One takeaway: Companies will need to update their compliance programs to make sure they accord with the new prohibitions.
Episode Summary
U.S. companies seeking to invest abroad have typically not faced scrutiny from U.S. regulators. Ann Beth asked if that is about to change.
The economic and military rivalry between the U.S. and China is not new, Jessie said, pointing to a 2018 Department of Justice initiative under the Trump administration to combat trade secret theft and economic espionage. But it has intensified under the Biden administration, she said.

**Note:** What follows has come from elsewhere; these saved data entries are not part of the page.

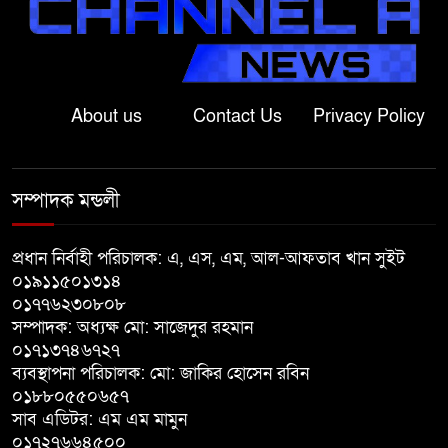
বাংলাদেশের মাটিতে আর কোনোদিন
ফ্যাসিস্টের স্থান হবে না: নাটোরে হুইপ
দুলু
About us
Contact Us
Privacy Policy
লালপুরে নারীর ১ লাখ ৮০ হাজার টাকা
ছিনতাই, ৪৮ ঘণ্টার মধ্যে গ্রেপ্তার ২
সম্পাদক মন্ডলী
বাগাতিপাড়ায় সড়ক নির্মাণে বাধার
অভিযোগে বাগাতিপাড়ায় মানববন্ধন
প্রধান নির্বাহী পরিচালক: এ, এস, এম, আল-আফতাব খান সুইট
০১৯১১৫০১৩১৪
০১৭৭৬২৩০৮০৮
বাগাতিপাড়ায় বিশ্ব মাতৃদুগ্ধ সপ্তাহের
সম্পাদক: অধ্যক্ষ মো: সাজেদুর রহমান
সমাপনী ও পুরস্কার বিতরণ
০১৭১৩৭৪৬৭২৭
ব্যবস্থাপনা পরিচালক: মো: জাকির হোসেন রবিন
বড়াইগ্রামে দুর্নীতির অভিযোগে প্রধান
০১৮৮০৫৫০৬৫৭
সাব এডিটর: এম এম মামুন
শিক্ষক বরখাস্ত, তিন কর্মচারীর নিয়োগ
০১৭২৭৬৬৪৫০০
বাতিল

Today, the government is concerned that we will be helping China advance its military capabilities using our technology and our investment dollars, Brian said.

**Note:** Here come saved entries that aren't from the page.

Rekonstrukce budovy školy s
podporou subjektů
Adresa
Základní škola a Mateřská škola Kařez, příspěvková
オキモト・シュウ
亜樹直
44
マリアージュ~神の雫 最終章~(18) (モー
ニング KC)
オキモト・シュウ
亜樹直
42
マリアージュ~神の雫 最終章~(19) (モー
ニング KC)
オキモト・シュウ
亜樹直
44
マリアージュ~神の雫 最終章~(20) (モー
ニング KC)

The U.S. and Chinese economies are too closely linked to be decoupled, Jessie said.
New restrictions on investment in China, which are expected to be imposed by executive order, will likely be limited to a few specified technologies, Brian said, such as advanced artificial intelligence, advanced semiconductor manufacturing and development, and quantum computing. Battery technologies, autonomy and biotechnology have also been mentioned as possibilities, he said.
The rules are likely to limit capital investment and the transfer of know-how, Brian added, and may also include reporting requirements. He expects the rules will be administered by the Departments of Treasury and Commerce. The proposed rules are likely being discussed with allies, Brian said, and they are likely to implement their own, similar regulations.
The government has been putting new emphasis on sanctions enforcement, Jessie said, with Deputy Attorney General Lisa Monaco calling sanctions “the new FCPA,” referring to the Foreign Corrupt Practices Act. Ms. Moncao's declaration sent the message that companies need very strong compliance programs, Jessie said, adding that the statement “caused quite a buzz in the white collar criminal defense community.”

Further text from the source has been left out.